▶ [Aim of the task]: Would you please repeat all of the data exactly, omitting the pictures?
======== Input data ========
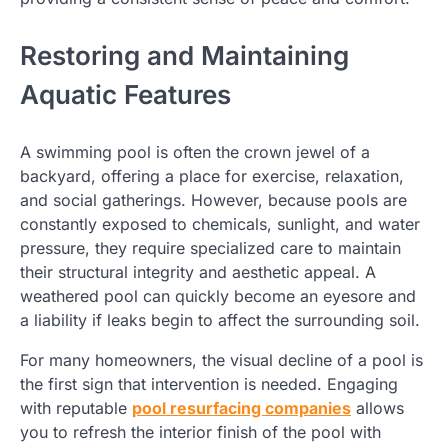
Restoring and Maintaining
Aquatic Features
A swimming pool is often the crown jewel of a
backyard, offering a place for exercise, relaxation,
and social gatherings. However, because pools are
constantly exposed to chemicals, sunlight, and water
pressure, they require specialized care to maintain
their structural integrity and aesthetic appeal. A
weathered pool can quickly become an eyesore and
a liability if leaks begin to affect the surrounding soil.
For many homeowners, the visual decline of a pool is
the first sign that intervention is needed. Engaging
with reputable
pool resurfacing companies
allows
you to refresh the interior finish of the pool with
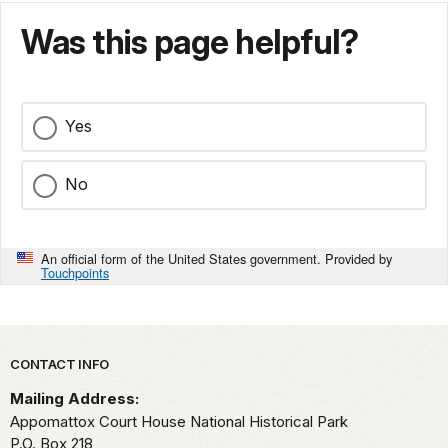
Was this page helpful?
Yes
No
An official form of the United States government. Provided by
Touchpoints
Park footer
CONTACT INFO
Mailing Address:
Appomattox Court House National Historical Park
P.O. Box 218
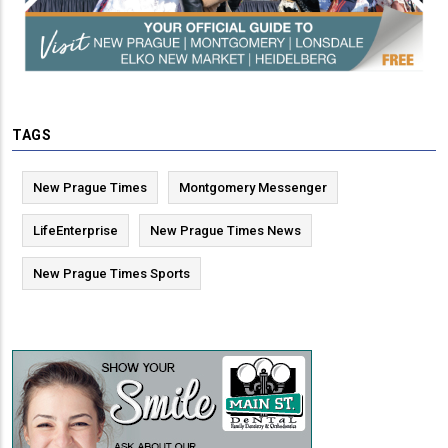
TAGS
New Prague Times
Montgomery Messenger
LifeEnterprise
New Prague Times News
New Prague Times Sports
========
▶ [Response to the exercise]:
Restoring and Maintaining
Aquatic Features
A swimming pool is often the crown jewel of a
backyard, offering a place for exercise, relaxation,
and social gatherings. However, because pools are
constantly exposed to chemicals, sunlight, and water
pressure, they require specialized care to maintain
their structural integrity and aesthetic appeal. A
weathered pool can quickly become an eyesore and
a liability if leaks begin to affect the surrounding soil.
For many homeowners, the visual decline of a pool is
the first sign that intervention is needed. Engaging
with reputable
pool resurfacing companies
allows
you to refresh the interior finish of the pool with
Was this page helpful?
Yes
No
An official form of the United States government. Provided by
Touchpoints
Park footer
CONTACT INFO
Mailing Address:
Appomattox Court House National Historical Park
P.O. Box 218
TAGS
New Prague Times
Montgomery Messenger
LifeEnterprise
New Prague Times News
New Prague Times Sports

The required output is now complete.